“Wow! you’re on the job now, when you say that, and funny I hadn’t noticed it before, Jack,” George declared. “Now that you mention it, I declare if it isn’t just remarkable. I suppose all of our boats have doubles, somewhere in the country; for the makers have a model they follow out heaps of times in a season; but all the same, it strikes a fellow as queer to run across a duplicate of the boat he’s kind of looked on as his own especial property.”

“Well,” grunted Nick, who had been near enough to overhear this talk, “I’m right sorry for somebody then, if there’s a ringer for the Wireless. They have my sympathy, I tell you that right now.”

But George only sniffed, and disdained to notice the slur cast upon his pet. It seemed that the more the others found fault with the actions of the Wireless, the greater became his attachment for the erratic boat.

“Well, they’re ahead of us again, for one thing,” he remarked. “It looks like a game of tag, right along; now we’re leading, and then they forge ahead. I’m just going to keep tabs on that boat, for fun; and some fine day perhaps I’ll have my curiosity satisfied.

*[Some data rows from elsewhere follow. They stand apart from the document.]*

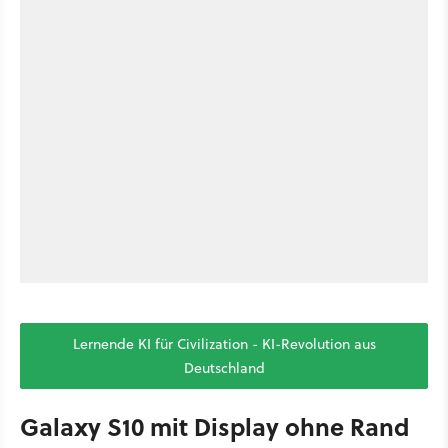
Lernende KI für Civilization - KI-Revolution aus
Deutschland
Galaxy S10 mit Display ohne Rand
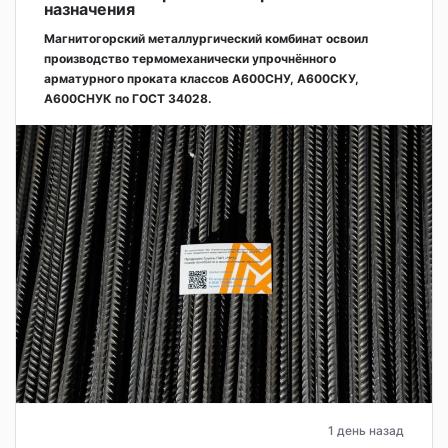
назначения
Магнитогорский металлургический комбинат освоил
производство термомеханически упрочнённого
арматурного проката классов А600СНУ, А600СКУ,
А600СНУК по ГОСТ 34028.
1 день назад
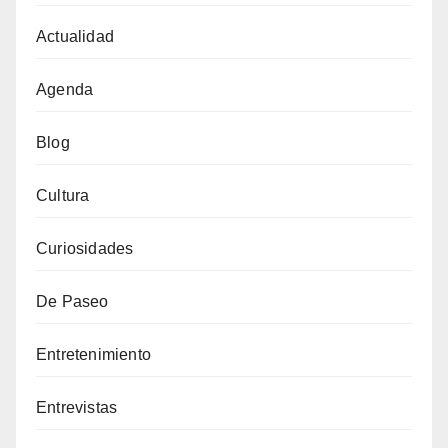
Actualidad
Agenda
Blog
Cultura
Curiosidades
De Paseo
Entretenimiento
Entrevistas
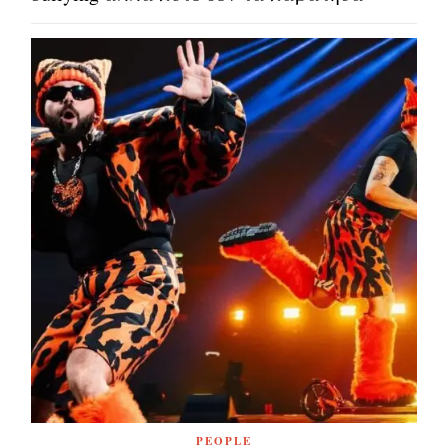
PEOPLE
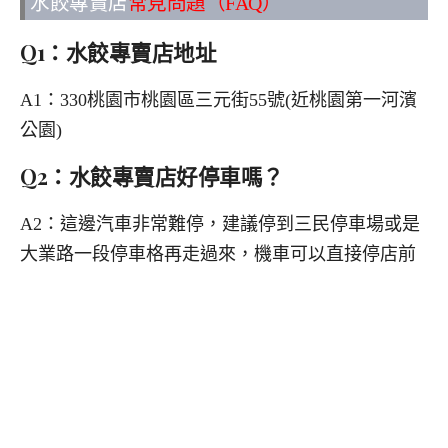
水餃專賣店
常見問題（FAQ）
Q1：水餃專賣店地址
A1：330桃園市桃園區三元街55號(近桃園第一河濱
公園)
Q2：水餃專賣店好停車嗎？
A2：這邊汽車非常難停，建議停到三民停車場或是
大業路一段停車格再走過來，機車可以直接停店前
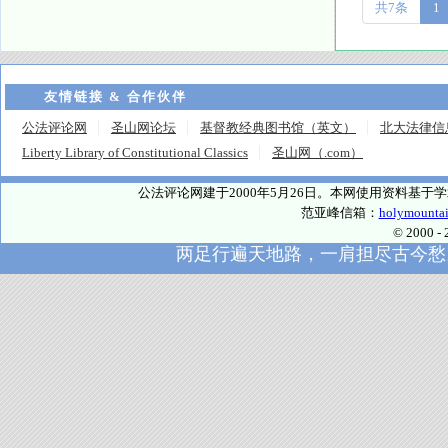
共7条
1
友情链接 & 合作伙伴
公法评论网
圣山网论坛
基督教经典图书馆（英文）
北大法律信
Liberty Library of Constitutional Classics
圣山网（.com）
公法评论网建于2000年5月26日。本网使用资料基
范亚峰信箱：
holymounta
© 2000
两足行遍天地路，一肩担尽古今愁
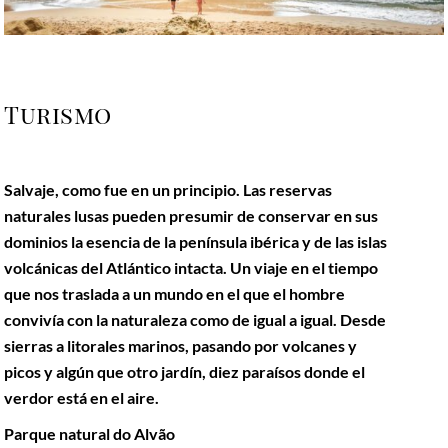
Turismo
Salvaje, como fue en un principio. Las reservas
naturales lusas pueden presumir de conservar en sus
dominios la esencia de la península ibérica y de las islas
volcánicas del Atlántico intacta. Un viaje en el tiempo
que nos traslada a un mundo en el que el hombre
convivía con la naturaleza como de igual a igual. Desde
sierras a litorales marinos, pasando por volcanes y
picos y algún que otro jardín, diez paraísos donde el
verdor está en el aire.
Parque natural do Alvão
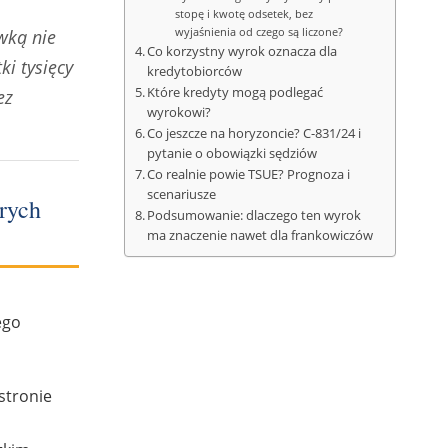
stopę i kwotę odsetek, bez
wyjaśnienia od czego są liczone?
wką nie
Co korzystny wyrok oznacza dla
ki tysięcy
kredytobiorców
Które kredyty mogą podlegać
ez
wyrokowi?
Co jeszcze na horyzoncie? C-831/24 i
pytanie o obowiązki sędziów
Co realnie powie TSUE? Prognoza i
scenariusze
rych
Podsumowanie: dlaczego ten wyrok
ma znaczenie nawet dla frankowiczów
ego
 stronie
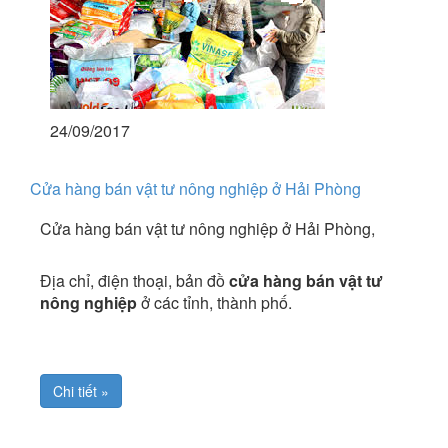
24/09/2017
Cửa hàng bán vật tư nông nghiệp ở Hải Phòng
Cửa hàng bán vật tư nông nghiệp ở Hải Phòng,
Địa chỉ, điện thoại, bản đồ
cửa hàng bán vật tư
nông nghiệp
ở các tỉnh, thành phố.
Chi tiết »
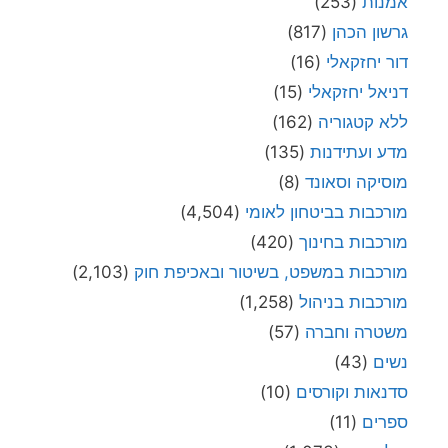
אמנות
(253)
גרשון הכהן
(817)
דור יחזקאלי
(16)
דניאל יחזקאלי
(15)
ללא קטגוריה
(162)
מדע ועתידנות
(135)
מוסיקה וסאונד
(8)
מורכבות בביטחון לאומי
(4,504)
מורכבות בחינוך
(420)
מורכבות במשפט, בשיטור ובאכיפת חוק
(2,103)
מורכבות בניהול
(1,258)
משטרה וחברה
(57)
נשים
(43)
סדנאות וקורסים
(10)
ספרים
(11)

I’d give something to know who they are, and why they act like they do.”

“Oh! they won’t keep me awake much, I tell you that,” said Nick, loftily. “When I bother my head it’s going to be about something worth while—understand?”

“Sure,” remarked George, quickly. “Something that threatens a calamity in the feeding line, for instance; a running short of supplies. That’s the subject Nick worries about most.”

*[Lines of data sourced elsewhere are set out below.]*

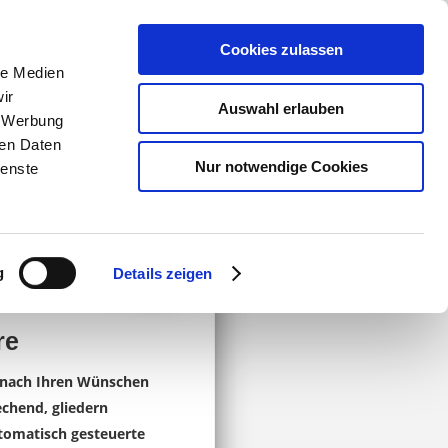
Cookies zulassen
le Medien
ir
Auswahl erlauben
, Werbung
ren Daten
Nur notwendige Cookies
ienste
g
Details zeigen
re
t nach Ihren Wünschen
echend, gliedern
tomatisch gesteuerte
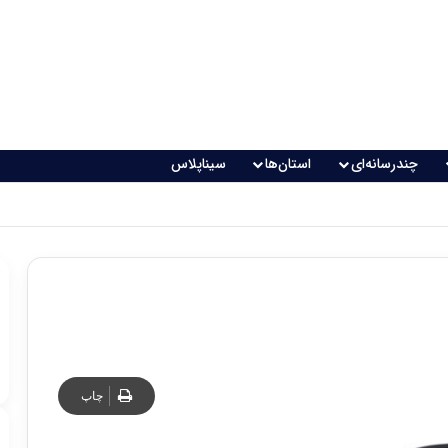
چندرسانه‌ای
استان‌ها
سیناپلاس
اقعی می‌شود؟
چاپ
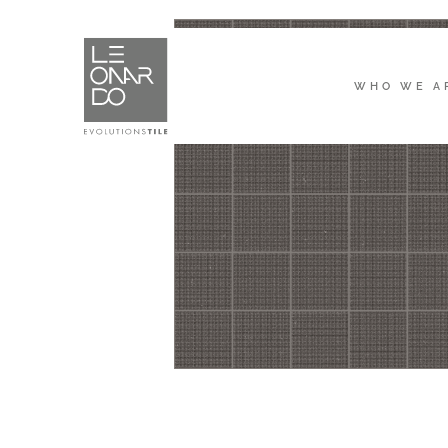
WHO WE A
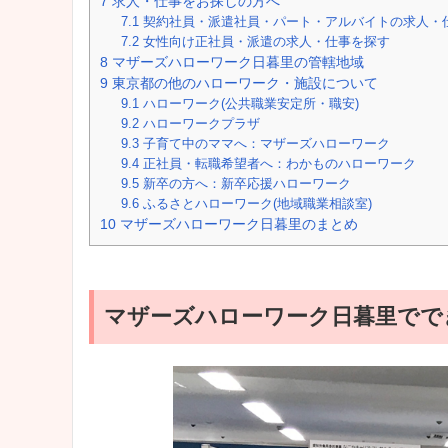
7
求人・仕事をお探しの方へ
7.1
契約社員・派遣社員・パート・アルバイトの求人・
7.2
女性向け正社員・派遣の求人・仕事を探す
8
マザーズハローワーク日暮里の管轄地域
9
東京都の他のハローワーク・施設について
9.1
ハローワーク(公共職業安定所・職安)
9.2
ハローワークプラザ
9.3
子育て中のママへ：マザーズハローワーク
9.4
正社員・転職希望者へ：わかものハローワーク
9.5
新卒の方へ：新卒応援ハローワーク
9.6
ふるさとハローワーク(地域職業相談室)
10
マザーズハローワーク日暮里のまとめ
マザーズハローワーク日暮里でで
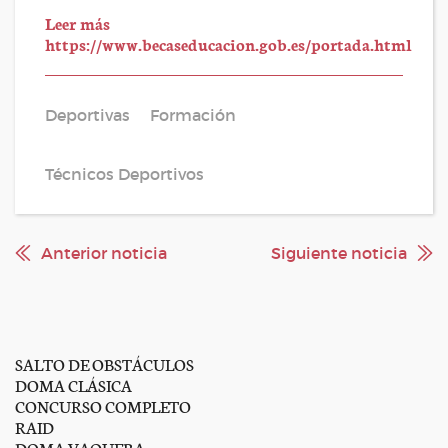
:
Leer más
Becas
https://www.becaseducacion.gob.es/portada.html
y
a
ayudas
a
Deportivas
Formación
alumnos
de
formaciones
Técnicos Deportivos
postobligatorias.
Curso
2025-
2026
Anterior noticia
Siguiente noticia
SALTO DE OBSTÁCULOS
DOMA CLÁSICA
CONCURSO COMPLETO
RAID
DOMA VAQUERA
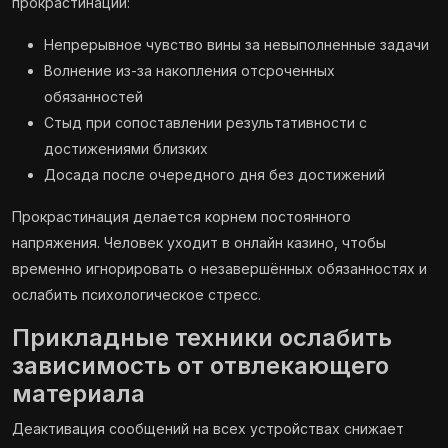
прокрастинации:
Непрерывное чувство вины за невыполненные задачи
Волнение из-за накопления отсроченных
обязанностей
Стыд при сопоставлении результативности с
достижениями близких
Досада после очередного дня без достижений
Прокрастинация делается корнем постоянного
напряжения. Человек уходит в онлайн казино, чтобы
временно игнорировать о незавершённых обязанностях и
ослабить психологическое стресс.
Прикладные техники ослабить
зависимость от отвлекающего
материала
Деактивация сообщений на всех устройствах снижает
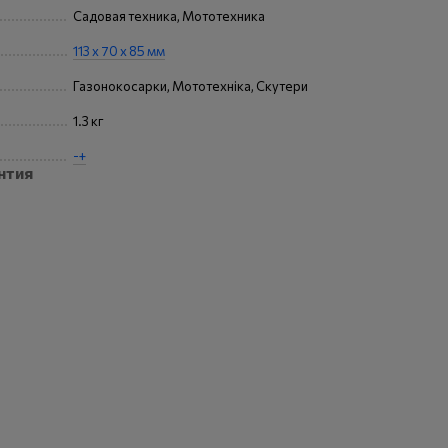
Садовая техника, Мототехника
113 x 70 x 85 мм
Газонокосарки, Мототехніка, Скутери
1.3 кг
-+
нтия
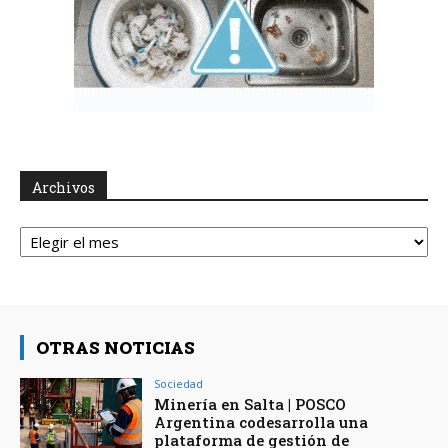
Archivos
Archivos
OTRAS NOTICIAS
Sociedad
Minería en Salta | POSCO
Argentina codesarrolla una
plataforma de gestión de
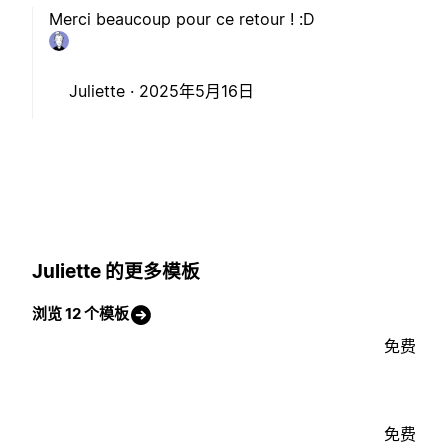
Merci beaucoup pour ce retour ! :D
Juliette ·
2025年5月16日
Juliette 的更多模板
浏览 12 个模板
免费
免费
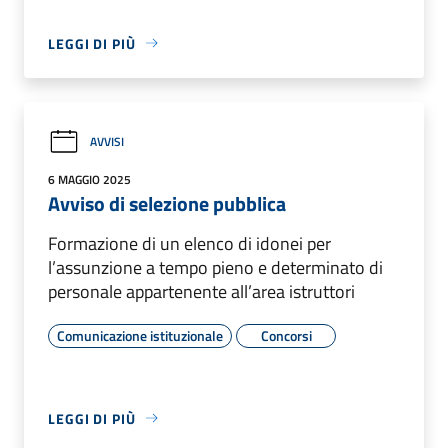
LEGGI DI PIÙ
AVVISI
6 MAGGIO 2025
Avviso di selezione pubblica
Formazione di un elenco di idonei per
l’assunzione a tempo pieno e determinato di
personale appartenente all’area istruttori
Comunicazione istituzionale
Concorsi
LEGGI DI PIÙ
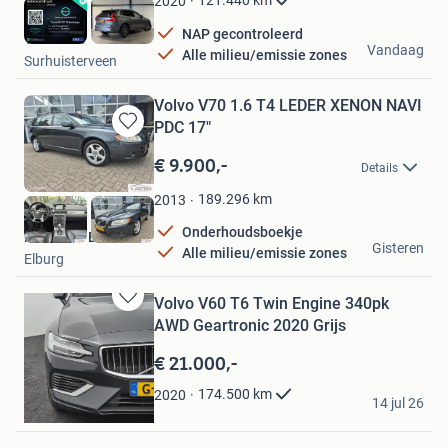
121.440
km
2020
NAP gecontroleerd
TM Auto's
Vandaag
Alle milieu/emissie zones
Surhuisterveen
Volvo V70 1.6 T4 LEDER XENON NAVI
PDC 17"
Bewaren
in
€ 9.900,-
Details
Mijn
Favorieten
189.296
km
2013
Onderhoudsboekje
Henri van Erven
Gisteren
Alle milieu/emissie zones
Elburg
Volvo V60 T6 Twin Engine 340pk
Bewaren
AWD Geartronic 2020 Grijs
in
Mijn
€ 21.000,-
Favorieten
arunraj54
174.500
km
2020
14 jul 26
Groningen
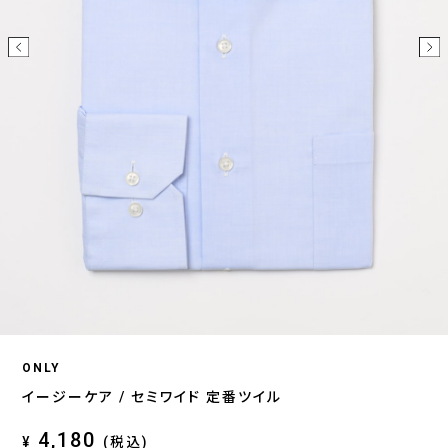
ONLY
イージーケア / セミワイド 定番ツイル
4,180
¥
(税込)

“Well, is there any more important business known than supplying the human engine with plenty of fuel?” demanded the other, sturdily. “Perhaps the engineer may be the more important fellow of the two; but the stoker is just as necessary, if the machine is to be kept going. But there’s Josh calling me to help him. I’m always Johnny-on-the-spot when it comes to helping Josh get grub ready”—and he waddled off serenely; for Nick was so happily constituted that no matter what jabs he received from his chums, they seemed to roll from him like water from a duck’s back.

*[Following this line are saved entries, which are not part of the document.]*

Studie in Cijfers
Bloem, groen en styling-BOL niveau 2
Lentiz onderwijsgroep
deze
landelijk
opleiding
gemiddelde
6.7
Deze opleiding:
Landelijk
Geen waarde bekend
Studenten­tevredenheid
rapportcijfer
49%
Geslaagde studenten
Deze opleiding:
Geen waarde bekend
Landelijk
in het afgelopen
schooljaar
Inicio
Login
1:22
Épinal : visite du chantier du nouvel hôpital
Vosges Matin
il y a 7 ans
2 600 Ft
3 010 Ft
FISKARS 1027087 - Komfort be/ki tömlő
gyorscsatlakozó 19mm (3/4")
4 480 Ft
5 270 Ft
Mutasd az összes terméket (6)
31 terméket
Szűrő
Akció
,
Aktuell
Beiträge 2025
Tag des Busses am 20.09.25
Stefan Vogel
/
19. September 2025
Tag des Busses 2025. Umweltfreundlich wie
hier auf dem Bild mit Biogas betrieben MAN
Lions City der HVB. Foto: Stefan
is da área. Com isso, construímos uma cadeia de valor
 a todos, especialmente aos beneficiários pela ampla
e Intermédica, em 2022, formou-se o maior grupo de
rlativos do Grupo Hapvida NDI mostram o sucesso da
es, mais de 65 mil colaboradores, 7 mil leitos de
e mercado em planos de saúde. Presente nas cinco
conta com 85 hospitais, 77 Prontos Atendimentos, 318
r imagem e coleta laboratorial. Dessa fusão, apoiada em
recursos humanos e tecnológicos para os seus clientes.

“Hear the mullet jump?” remarked Jack, as they ate supper after night had set in. “D’ye know, fellows, this ought to be a good time to try that fish spear?—for we’ll have an hour of dark before the old moon peeps up, and there isn’t a breath of wind to ruffle the water. Jimmy, I appoint you to push me around a bit, and see what we can do, though I wouldn’t count too much on any big score.”

“I’m on, Jack, darlint,” Jimmy immediately responded; “and it’s ready I am now.”